There are other good examples of where activists are challenging the old norms of Government, challenging old ways of looking down Party lines, and of consulting the people.
Such as - Iceland’s use of Facebook to crowdsource a constitution (following their “pots and pans” revolution)
And this slide shows Argentina’s Net Party and DemocracyOS for public consultation
But I’ve not got time for these today - but they are also worth exploring.
The UK is a country of early technology adopters. In the UK we love to use the internet. We spend the most per head shopping online than in any other country. At almost £2000 per person in the UK, significantly higher than the next highest valued Australia (£1,356 per head) and the US (£1,171 per head).) More than £1 in every £5 of retail spend - other than food - is now online.
There are more UK Facebook users than the number of people who voted at the 2015 General Election.
So in my view the Digital Democracy Commission was about balancing the UK people’s positive appetite for digital tools with an opposing negativity about politics, politicians, including voter apathy, low turnouts - and seeing if we can do something about it!
This is John Bercow, as the Speaker of the House of Commons he set up a commission to look at how digital technology could and should change the way in which the UK Parliament works. He asked me and 8 others (including two MPs) to be Commissioners.
I was really pleased to be asked by John Bercow to be a Commissioner - it was a way to bring together two things I really care about - digital and democracy - and I was pleased as my role on the Commission was to be the person who knew about inclusion - social and digital inclusion.
I’m not a policy-wonk, a politicians, nor an academic. My day job is working with people out there in our communities who are struggling with basic technology, through thousands of hyperlocal partners, and in Westminster, with policy people, politicians, and current and future Governments.
We engaged with a lot of people, we wanted to demonstrate the type of methodologies we were suggesting - openness, online-ness, getting to people who are usually engaged, lowest barriers to participating. Practicing what we were preaching I guess. We opened up channels:
Input via email, video, a web survey, and a web comment thread
Roundtable discussions
Interactions on Twitter, Facebook and LinkedIn
A letter to the vice chancellor of every university in the UK
Online student forums
We held formal, open (and live-streamed) evidence sessions of the Commission
We had informal meetings with a wide range of people.
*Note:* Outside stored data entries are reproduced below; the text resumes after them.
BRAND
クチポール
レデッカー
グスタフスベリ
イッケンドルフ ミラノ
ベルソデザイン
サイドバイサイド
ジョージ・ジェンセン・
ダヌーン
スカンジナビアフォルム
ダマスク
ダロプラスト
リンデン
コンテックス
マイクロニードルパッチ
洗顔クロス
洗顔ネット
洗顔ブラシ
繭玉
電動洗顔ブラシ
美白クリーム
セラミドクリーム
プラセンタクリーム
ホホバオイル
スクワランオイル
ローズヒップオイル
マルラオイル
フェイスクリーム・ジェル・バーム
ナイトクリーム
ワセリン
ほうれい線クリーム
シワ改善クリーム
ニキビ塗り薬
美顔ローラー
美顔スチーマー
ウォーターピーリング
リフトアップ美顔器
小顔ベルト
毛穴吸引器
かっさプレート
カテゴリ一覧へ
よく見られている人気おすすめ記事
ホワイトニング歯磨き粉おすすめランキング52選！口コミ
I ran lots of roundtables up and down the country including in a fish and chip shop in Stockport.
The headline recommendations from the Commission are:
By 2020, the House of Commons should ensure that everyone can understand what it does.
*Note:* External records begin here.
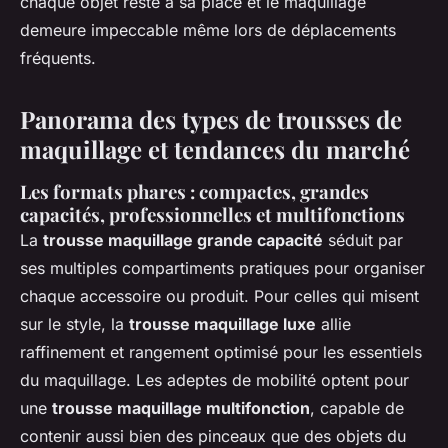
chaque objet reste à sa place et le maquillage
demeure impeccable même lors de déplacements
fréquents.
Panorama des types de trousses de
maquillage et tendances du marché
Les formats phares : compactes, grandes
capacités, professionnelles et multifonctions
La
trousse maquillage grande capacité
séduit par
ses multiples compartiments pratiques pour organiser
chaque accessoire ou produit. Pour celles qui misent
sur le style, la
trousse maquillage luxe
allie
raffinement et rangement optimisé pour les essentiels
du maquillage. Les adeptes de mobilité optent pour
une
trousse maquillage multifonction
, capable de
contenir aussi bien des pinceaux que des objets du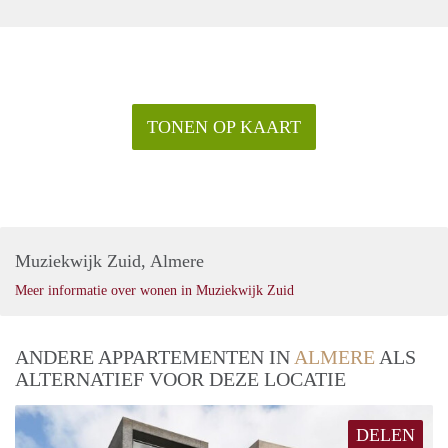
TONEN OP KAART
Muziekwijk Zuid, Almere
Meer informatie over wonen in Muziekwijk Zuid
ANDERE APPARTEMENTEN IN
ALMERE
ALS
ALTERNATIEF VOOR DEZE LOCATIE
DELEN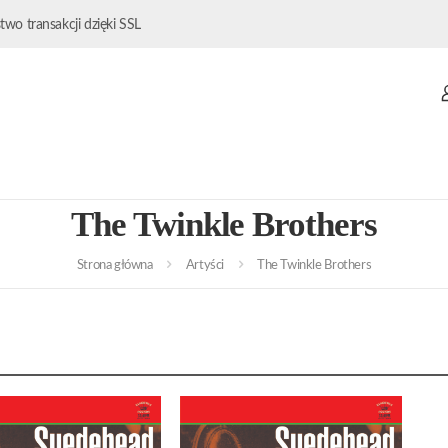
wo transakcji dzięki SSL
The Twinkle Brothers
Strona główna
Artyści
The Twinkle Brothers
By 2020, Parliament should be fully interactive and digital.
The 2015 newly elected House of Commons should create immediately a new forum for public participation in the debating function of the House of Commons.
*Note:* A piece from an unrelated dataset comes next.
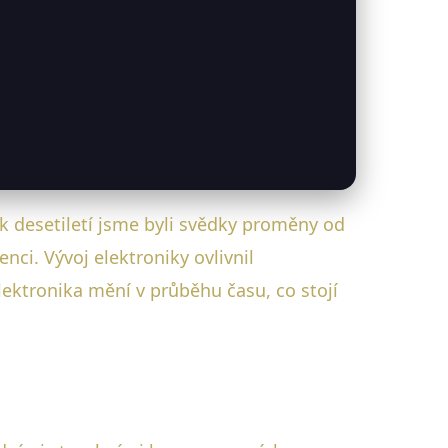
ik desetiletí jsme byli svědky proměny od
ci. Vývoj elektroniky ovlivnil
ektronika mění v průběhu času, co stojí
By 2020, secure online voting should be an option for all voters.
By 2016, all published information and broadcast footage produced by Parliament should be freely available online in formats suitable for reuse. Hansard should be available as open data by the end of 2015.
This is my summary of how we should think about digital democracy.
We can’t have full digital democracy without digital inclusion. This infographic shows the UK’s digital divide.
We need to empower people to take part of our digital society so that they can be part of:
daily life (such as communicating, information gathering, shopping, banking)
using flexible and convenient public services
and now, to take part in a more interactive and participative democracy through digital.
The Tinder Foundation way is Local + Digital + Scale – I’ll explain this in the following slides.
Three main barriers to digital inclusion:
Motivation
Skills and Confidence
Access
Motivation
Eg Get Online Week - invented by us in the UK. 2015 is our 9th Get Online Week.